Validating a Digital Signature


PSPDFKit Server has been deprecated and replaced by PSPDFKit Document Engine. All PSPDFKit Server and PSPDFKit for Web Server-Backed licenses will work as before and be supported until 15 May 2024 (we will contact you about license migration). To start using Document Engine, refer to the migration guide. With Document Engine, you’ll have access to robust new capabilities (read the blog for more information).

The digital signature validation process consists of two steps.

  • In the first step, it checks if the signature certificate embedded during signing can be trusted. To do this, the trusted certificate chain up to the root authority that issued it is necessary. Both PSPDFKit for Web Served-Backed and Standalone allow you to specify the certificates to use for validation.

  • In the second step, it verifies the signature.
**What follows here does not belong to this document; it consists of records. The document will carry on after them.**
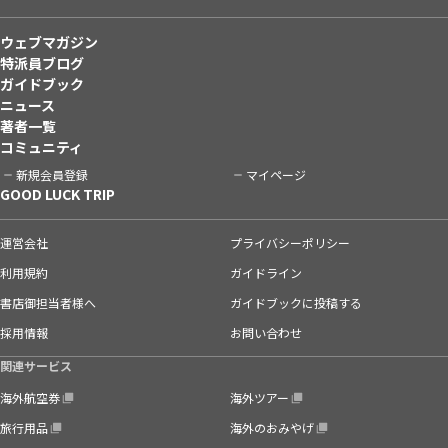
ウェブマガジン
特派員ブログ
ガイドブック
ニュース
著者一覧
コミュニティ
新規会員登録
マイページ
GOOD LUCK TRIP
運営会社
プライバシーポリシー
利用規約
ガイドライン
書店御担当者様へ
ガイドブックに投稿する
採用情報
お問い合わせ
関連サービス
海外航空券
海外ツアー
旅行用品
海外のおみやげ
This process essentially applies the public key (from the certificate embedded in the PDF file) to the digital signature and compares the result with the message digest built from the PDF file, excluding the signature itself. If the result is the same, the signature is valid.

Providing Trusted Root Certificates

PSPDFKit Server will search for certificate stores at the /certificate-stores path inside its container. You can mount a folder from the host machine containing your certificates. As an example, you can update the configuration in the Docker Compose file by adding the needed volume:

    - "./path-on-the-host:/certificate-stores"

Note that for performance reasons, PSPDFKit Server defers loading certificate files until a signature needs to be validated, so you’ll need to open a signed document to test that the files are loaded as expected.